Evangelism has always been at the heart of the Christian mission
One factor to which this rate of conversion can be attributed is Hellenism – that is, the spread of Greek culture. Hellenists lived in a great many different cities, providing an avenue for information of the new faith to be spread. Church historian W. H. C. Frend explains, “The rapid spread of Christianity must have been due to the news passing through the network of Hellenistic synagogues radiating from Jerusalem” (The Rise of Christianity, 89). Similarly, the expanse of the Roman Empire provided the infrastructure for evangelization, facilitating travel and communication between Christian communities. At its height in the 3rd century A.D., the Roman Empire covered territory from what is now Great Britain, south to the Mediterranean and east to Mesopotamia.
However, crucial to this expansion is the fact that spreading the Gospel is central to the mission of Christianity. Christ told his disciples, “Go, therefore, and make disciples of all nations, baptizing them in the name of the Father, and of the Son, and of the Holy Spirit” (Matthew 28:19). The Apostles and the many Christians who came after them believed that everyone should hear the truth of the Gospels. St. Paul, in particular, made His way through the known world, preaching and communicating the Word of God (read more about St. Paul's apostolic missions in Acts 13-21).

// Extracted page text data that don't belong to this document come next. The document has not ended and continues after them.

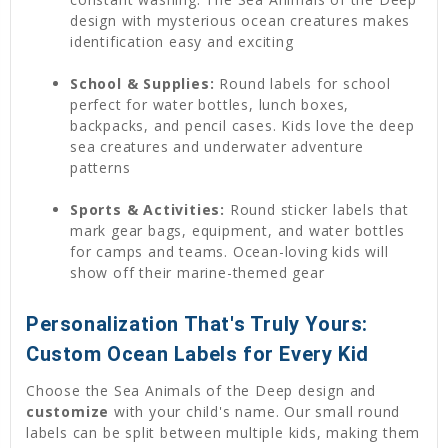
design with mysterious ocean creatures makes
identification easy and exciting
School & Supplies:
Round labels for school
perfect for water bottles, lunch boxes,
backpacks, and pencil cases. Kids love the deep
sea creatures and underwater adventure
patterns
Sports & Activities:
Round sticker labels that
mark gear bags, equipment, and water bottles
for camps and teams. Ocean-loving kids will
show off their marine-themed gear
Personalization That's Truly Yours:
Custom Ocean Labels for Every Kid
Choose the Sea Animals of the Deep design and
customize
with your child's name. Our small round
labels can be split between multiple kids, making them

The Catholic faith has continued to grow throughout the world, reaching out as far as “the ends of the earth” in South America or China – a phrase used by the recently elected Pope Francis in reference to his own homeland. The Second Vatican Council, in Lumen Gentium, instructs us about the continued missionary role of the Church: “For the Church is compelled by the Holy Spirit to do her part that God’s plan may be fully realized, whereby He has constituted Christ as the source of salvation for the whole world. By the proclamation of the Gospel she prepares her hearers to receive and profess the faith.”